■ **TASK PROMPT**:
Output each record below exactly, leaving any picture out of the copy.

■ **RECORDS FOR THE EXERCISE**:
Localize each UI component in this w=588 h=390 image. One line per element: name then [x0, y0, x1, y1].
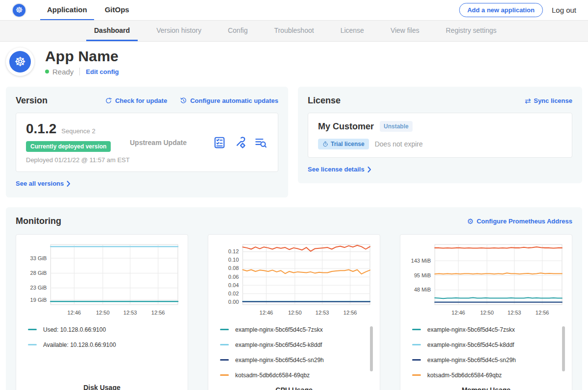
tab-dashboard[interactable]: Dashboard	[86, 21, 138, 41]
legend-color-dash	[220, 344, 229, 345]
check-for-update-link[interactable]: Check for update	[105, 97, 167, 104]
sync-license-link[interactable]: ⇄ Sync license	[525, 97, 572, 104]
tab-application[interactable]: Application	[40, 0, 94, 20]
svg-text:33 GiB: 33 GiB	[30, 255, 47, 261]
legend-color-dash	[220, 374, 229, 376]
legend-item: kotsadm-5db6dc6584-69qbz	[220, 372, 374, 379]
tab-gitops[interactable]: GitOps	[98, 0, 136, 20]
monitoring-header: Monitoring ⚙ Configure Prometheus Addres…	[16, 216, 572, 226]
topnav-tabs: Application GitOps	[40, 0, 136, 20]
sync-arrows-icon: ⇄	[525, 97, 531, 104]
memory-usage-card: 143 MiB95 MiB48 MiB12:4612:5012:5312:56 …	[400, 234, 572, 390]
check-for-update-label: Check for update	[115, 97, 167, 104]
app-kubernetes-icon: ☸	[9, 51, 31, 73]
configure-prometheus-label: Configure Prometheus Address	[477, 218, 572, 225]
legend-scrollbar[interactable]	[370, 326, 373, 371]
legend-scrollbar[interactable]	[562, 326, 565, 371]
legend-color-dash	[28, 329, 37, 330]
legend-label: example-nginx-5bc6f5d4c5-7zskx	[235, 326, 323, 333]
configure-prometheus-link[interactable]: ⚙ Configure Prometheus Address	[467, 218, 572, 225]
cpu-usage-legend: example-nginx-5bc6f5d4c5-7zskxexample-ng…	[214, 326, 374, 386]
tab-config[interactable]: Config	[220, 21, 255, 41]
monitoring-title: Monitoring	[16, 216, 61, 226]
version-info: 0.1.2 Sequence 2 Currently deployed vers…	[26, 121, 130, 164]
svg-text:12:50: 12:50	[288, 310, 302, 316]
tab-troubleshoot[interactable]: Troubleshoot	[266, 21, 321, 41]
monitoring-card: Monitoring ⚙ Configure Prometheus Addres…	[6, 207, 582, 390]
customer-name: My Customer	[318, 122, 374, 132]
legend-item: example-nginx-5bc6f5d4c5-k8ddf	[412, 341, 566, 348]
tab-registry-settings[interactable]: Registry settings	[438, 21, 504, 41]
trial-license-label: Trial license	[331, 141, 365, 147]
legend-item: example-nginx-5bc6f5d4c5-sn29h	[412, 357, 566, 364]
version-source-label: Upstream Update	[130, 139, 213, 146]
svg-text:48 MiB: 48 MiB	[414, 287, 431, 292]
page-title: App Name	[45, 48, 119, 65]
see-license-details-link[interactable]: See license details	[308, 166, 371, 173]
configure-automatic-updates-link[interactable]: Configure automatic updates	[180, 97, 278, 104]
app-sub-nav: Dashboard Version history Config Trouble…	[0, 21, 588, 42]
release-notes-icon[interactable]	[213, 136, 226, 149]
svg-text:0.04: 0.04	[228, 282, 239, 288]
disk-usage-legend: Used: 10.128.0.66:9100Available: 10.128.…	[22, 326, 182, 384]
svg-text:12:53: 12:53	[316, 310, 329, 316]
chart-title: Memory Usage	[406, 386, 566, 390]
version-card-links: Check for update Configure automatic upd…	[105, 97, 278, 104]
see-all-versions-label: See all versions	[16, 180, 64, 187]
svg-text:12:46: 12:46	[68, 310, 81, 316]
cards-row: Version Check for update Configure autom…	[0, 87, 588, 197]
tab-version-history[interactable]: Version history	[148, 21, 209, 41]
view-diff-icon[interactable]	[254, 136, 267, 149]
config-wrench-icon[interactable]	[234, 136, 246, 149]
gear-icon: ⚙	[467, 218, 473, 225]
legend-color-dash	[28, 344, 37, 345]
legend-item: example-nginx-5bc6f5d4c5-7zskx	[220, 326, 374, 333]
legend-item: Available: 10.128.0.66:9100	[28, 341, 182, 348]
tab-config-label: Config	[228, 26, 247, 34]
license-card-title: License	[308, 96, 341, 106]
app-header: ☸ App Name Ready Edit config	[0, 42, 588, 83]
disk-usage-chart: 33 GiB28 GiB23 GiB19 GiB12:4612:5012:531…	[22, 242, 182, 319]
tab-version-history-label: Version history	[156, 26, 201, 34]
legend-item: Used: 10.128.0.66:9100	[28, 326, 182, 333]
tab-dashboard-label: Dashboard	[94, 26, 130, 34]
legend-item: example-nginx-5bc6f5d4c5-sn29h	[220, 357, 374, 364]
chevron-right-icon	[368, 167, 371, 172]
svg-text:12:46: 12:46	[452, 310, 466, 316]
license-card-footer: See license details	[308, 165, 572, 173]
cpu-usage-chart: 0.120.100.080.060.040.020.0012:4612:5012…	[214, 242, 374, 319]
see-all-versions-link[interactable]: See all versions	[16, 180, 71, 187]
chart-title: Disk Usage	[22, 384, 182, 390]
legend-label: example-nginx-5bc6f5d4c5-7zskx	[427, 326, 515, 333]
status-text: Ready	[52, 68, 74, 76]
svg-text:143 MiB: 143 MiB	[411, 258, 431, 264]
license-card: License ⇄ Sync license My Customer Unsta…	[298, 87, 582, 183]
tab-view-files-label: View files	[391, 26, 419, 34]
legend-color-dash	[412, 359, 421, 361]
tab-license[interactable]: License	[333, 21, 372, 41]
cpu-usage-card: 0.120.100.080.060.040.020.0012:4612:5012…	[208, 234, 380, 390]
license-card-header: License ⇄ Sync license	[308, 96, 572, 106]
add-application-button[interactable]: Add a new application	[459, 3, 543, 17]
channel-badge: Unstable	[380, 121, 413, 132]
refresh-icon	[105, 97, 112, 104]
svg-text:0.12: 0.12	[228, 248, 239, 254]
version-card-title: Version	[16, 96, 48, 106]
logout-button[interactable]: Log out	[552, 6, 576, 14]
tab-troubleshoot-label: Troubleshoot	[274, 26, 314, 34]
version-number: 0.1.2	[26, 121, 56, 137]
svg-text:0.08: 0.08	[228, 265, 239, 271]
app-status-row: Ready Edit config	[45, 68, 119, 76]
tab-gitops-label: GitOps	[105, 5, 129, 14]
edit-config-link[interactable]: Edit config	[86, 68, 119, 75]
chevron-right-icon	[67, 181, 71, 187]
svg-text:12:53: 12:53	[123, 310, 137, 316]
version-sequence: Sequence 2	[61, 127, 95, 135]
app-logo-glyph: ☸	[14, 55, 25, 68]
tab-view-files[interactable]: View files	[383, 21, 427, 41]
legend-color-dash	[412, 329, 421, 330]
legend-color-dash	[412, 344, 421, 345]
stopwatch-icon	[322, 141, 328, 147]
svg-text:12:56: 12:56	[536, 310, 549, 316]
svg-text:95 MiB: 95 MiB	[414, 272, 431, 278]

■ **EXERCISE RESPONSE**:
Localize each UI component in this w=588 h=390 image. One line per element: name then [x0, y0, x1, y1].
tab-dashboard[interactable]: Dashboard	[86, 21, 138, 41]
legend-color-dash	[220, 344, 229, 345]
check-for-update-link[interactable]: Check for update	[105, 97, 167, 104]
sync-license-link[interactable]: ⇄ Sync license	[525, 97, 572, 104]
tab-application[interactable]: Application	[40, 0, 94, 20]
svg-text:33 GiB: 33 GiB	[30, 255, 47, 261]
legend-color-dash	[220, 374, 229, 376]
legend-item: kotsadm-5db6dc6584-69qbz	[220, 372, 374, 379]
tab-gitops[interactable]: GitOps	[98, 0, 136, 20]
monitoring-header: Monitoring ⚙ Configure Prometheus Addres…	[16, 216, 572, 226]
topnav-tabs: Application GitOps	[40, 0, 136, 20]
sync-arrows-icon: ⇄	[525, 97, 531, 104]
memory-usage-card: 143 MiB95 MiB48 MiB12:4612:5012:5312:56 …	[400, 234, 572, 390]
check-for-update-label: Check for update	[115, 97, 167, 104]
app-kubernetes-icon: ☸	[9, 51, 31, 73]
configure-prometheus-label: Configure Prometheus Address	[477, 218, 572, 225]
legend-scrollbar[interactable]	[370, 326, 373, 371]
legend-scrollbar[interactable]	[562, 326, 565, 371]
legend-color-dash	[28, 329, 37, 330]
legend-label: example-nginx-5bc6f5d4c5-7zskx	[235, 326, 323, 333]
configure-prometheus-link[interactable]: ⚙ Configure Prometheus Address	[467, 218, 572, 225]
cpu-usage-legend: example-nginx-5bc6f5d4c5-7zskxexample-ng…	[214, 326, 374, 386]
tab-config[interactable]: Config	[220, 21, 255, 41]
monitoring-title: Monitoring	[16, 216, 61, 226]
version-info: 0.1.2 Sequence 2 Currently deployed vers…	[26, 121, 130, 164]
svg-text:12:50: 12:50	[288, 310, 302, 316]
tab-troubleshoot[interactable]: Troubleshoot	[266, 21, 321, 41]
monitoring-card: Monitoring ⚙ Configure Prometheus Addres…	[6, 207, 582, 390]
customer-name: My Customer	[318, 122, 374, 132]
legend-item: example-nginx-5bc6f5d4c5-k8ddf	[412, 341, 566, 348]
tab-registry-settings[interactable]: Registry settings	[438, 21, 504, 41]
trial-license-label: Trial license	[331, 141, 365, 147]
legend-item: example-nginx-5bc6f5d4c5-sn29h	[412, 357, 566, 364]
version-source-label: Upstream Update	[130, 139, 213, 146]
svg-text:48 MiB: 48 MiB	[414, 287, 431, 292]
page-title: App Name	[45, 48, 119, 65]
see-license-details-link[interactable]: See license details	[308, 166, 371, 173]
configure-automatic-updates-link[interactable]: Configure automatic updates	[180, 97, 278, 104]
app-sub-nav: Dashboard Version history Config Trouble…	[0, 21, 588, 42]
release-notes-icon[interactable]	[213, 136, 226, 149]
svg-text:0.04: 0.04	[228, 282, 239, 288]
disk-usage-legend: Used: 10.128.0.66:9100Available: 10.128.…	[22, 326, 182, 384]
svg-text:12:53: 12:53	[316, 310, 329, 316]
chart-title: Memory Usage	[406, 386, 566, 390]
version-card-links: Check for update Configure automatic upd…	[105, 97, 278, 104]
see-all-versions-label: See all versions	[16, 180, 64, 187]
svg-text:12:46: 12:46	[68, 310, 81, 316]
cards-row: Version Check for update Configure autom…	[0, 87, 588, 197]
tab-version-history[interactable]: Version history	[148, 21, 209, 41]
view-diff-icon[interactable]	[254, 136, 267, 149]
config-wrench-icon[interactable]	[234, 136, 246, 149]
gear-icon: ⚙	[467, 218, 473, 225]
legend-color-dash	[28, 344, 37, 345]
legend-item: example-nginx-5bc6f5d4c5-7zskx	[220, 326, 374, 333]
legend-item: Available: 10.128.0.66:9100	[28, 341, 182, 348]
tab-config-label: Config	[228, 26, 247, 34]
license-card-title: License	[308, 96, 341, 106]
app-header: ☸ App Name Ready Edit config	[0, 42, 588, 83]
disk-usage-chart: 33 GiB28 GiB23 GiB19 GiB12:4612:5012:531…	[22, 242, 182, 319]
tab-version-history-label: Version history	[156, 26, 201, 34]
legend-item: Used: 10.128.0.66:9100	[28, 326, 182, 333]
tab-dashboard-label: Dashboard	[94, 26, 130, 34]
legend-item: example-nginx-5bc6f5d4c5-sn29h	[220, 357, 374, 364]
chevron-right-icon	[368, 167, 371, 172]
svg-text:12:46: 12:46	[452, 310, 466, 316]
license-card-footer: See license details	[308, 165, 572, 173]
cpu-usage-chart: 0.120.100.080.060.040.020.0012:4612:5012…	[214, 242, 374, 319]
see-all-versions-link[interactable]: See all versions	[16, 180, 71, 187]
chart-title: Disk Usage	[22, 384, 182, 390]
legend-label: example-nginx-5bc6f5d4c5-7zskx	[427, 326, 515, 333]
status-text: Ready	[52, 68, 74, 76]
svg-text:143 MiB: 143 MiB	[411, 258, 431, 264]
license-card: License ⇄ Sync license My Customer Unsta…	[298, 87, 582, 183]
tab-view-files-label: View files	[391, 26, 419, 34]
legend-color-dash	[412, 359, 421, 361]
tab-license[interactable]: License	[333, 21, 372, 41]
cpu-usage-card: 0.120.100.080.060.040.020.0012:4612:5012…	[208, 234, 380, 390]
license-card-header: License ⇄ Sync license	[308, 96, 572, 106]
add-application-button[interactable]: Add a new application	[459, 3, 543, 17]
channel-badge: Unstable	[380, 121, 413, 132]
refresh-icon	[105, 97, 112, 104]
svg-text:0.12: 0.12	[228, 248, 239, 254]
version-card-title: Version	[16, 96, 48, 106]
logout-button[interactable]: Log out	[552, 6, 576, 14]
tab-troubleshoot-label: Troubleshoot	[274, 26, 314, 34]
version-number: 0.1.2	[26, 121, 56, 137]
svg-text:0.08: 0.08	[228, 265, 239, 271]
app-status-row: Ready Edit config	[45, 68, 119, 76]
tab-gitops-label: GitOps	[105, 5, 129, 14]
edit-config-link[interactable]: Edit config	[86, 68, 119, 75]
chevron-right-icon	[67, 181, 71, 187]
svg-text:12:53: 12:53	[123, 310, 137, 316]
version-sequence: Sequence 2	[61, 127, 95, 135]
app-logo-glyph: ☸	[14, 55, 25, 68]
tab-view-files[interactable]: View files	[383, 21, 427, 41]
legend-color-dash	[412, 329, 421, 330]
legend-color-dash	[412, 344, 421, 345]
stopwatch-icon	[322, 141, 328, 147]
svg-text:12:56: 12:56	[536, 310, 549, 316]
svg-text:95 MiB: 95 MiB	[414, 272, 431, 278]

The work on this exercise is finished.